Just like with drugs, the market for counterfeits is very demand driven. While most efforts to eradicate counterfeit production focus on finding large factories or key distributors, retail sites selling counterfeits play an especially important role in the process. Counterfeiters don't innovate, so they needn't ever take expensive market risks. They create 'only' what the market is already asking for and have no burden of guessing what next season's fashions are going to look like. In determining what to make it is the retail point of sale that has the most advantageous position to determine market demand, and it is the retail point of sale that pushes that information up the counterfeit production chain. While the retail sites may not manufacture any fakes themselves, they definitely know what they want to sell and ask for specifically that from the manufacturers.

Unlike illegal drugs, counterfeits come in thousands of flavors. Counterfeit products from fashion accessories to pharmaceuticals to airplane parts exist freely in the marketplace largely due to their diversity. These counterfeit products enjoy obscurity provided by the sheer numbers of different products available. It is virtually impossible for law enforcement to directly attack a counterfeiting problem when they have to be on the lookout simultaneously for thousands of counterfeits of thousands of different products. Furthermore, in many cases law enforcement officials can't tell what is a counterfeit and what is a real product.
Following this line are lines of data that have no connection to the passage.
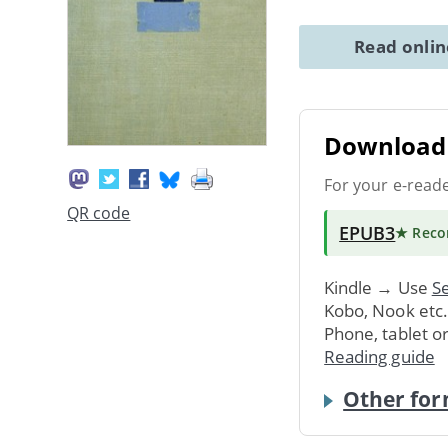
Read onli
Download 
For your e-read
QR code
EPUB3
★ Rec
Kindle → Use
Se
Kobo, Nook etc
Phone, tablet o
Reading guide
Other for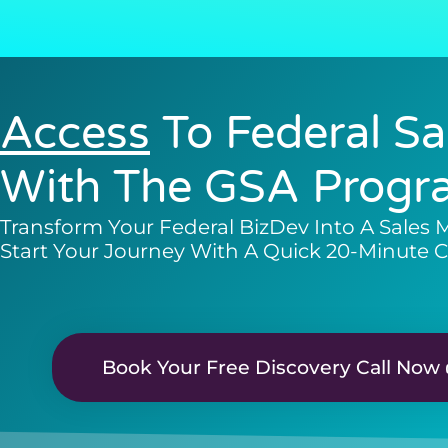
Access
To Federal Sa
With The GSA Progr
Transform Your Federal BizDev Into A Sales 
Start Your Journey With A Quick 20-Minute C
Book Your Free Discovery Call Now 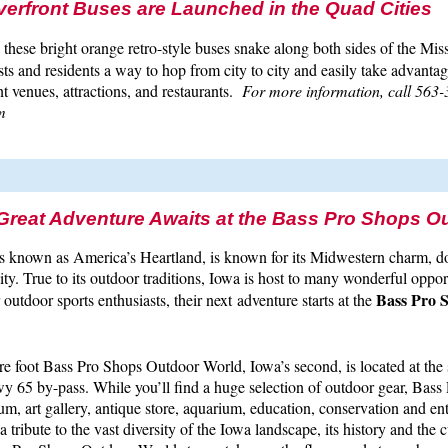
erfront Buses are Launched in the Quad Cities
, these bright orange retro-style buses snake along both sides of the Miss
sts and residents a way to hop from city to city and easily take advantag
 venues, attractions, and restaurants.
For more information, call 563-
m
 Great Adventure Awaits at the Bass Pro Shops O
 is known as America’s Heartland, is known for its Midwestern charm,
ty. True to its outdoor traditions, Iowa is host to many wonderful oppor
Bass Pro 
r outdoor sports enthusiasts, their next adventure starts at the
e foot Bass Pro Shops Outdoor World, Iowa’s second, is located at the 
y 65 by-pass. While you’ll find a huge selection of outdoor gear, Bass
um, art gallery, antique store, aquarium, education, conservation and en
 a tribute to the vast diversity of the Iowa landscape, its history and the c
Education about the specific details of a company's products for law enforcement to use as a guide helps, but doesn't eradicate the numbers problem. Each time something new comes out in the market, a new 'drug' is sure to follow. Hundreds of law enforcement officers would need to be thrown at the problem, educated on and focused on a few specific products each. The costs in money and time are not easy to come by, especially when the issue is sometimes viewed as spending public money solely for the aid of rich corporations. Of course, the expense issue is further magnified when the producer in question is foreign.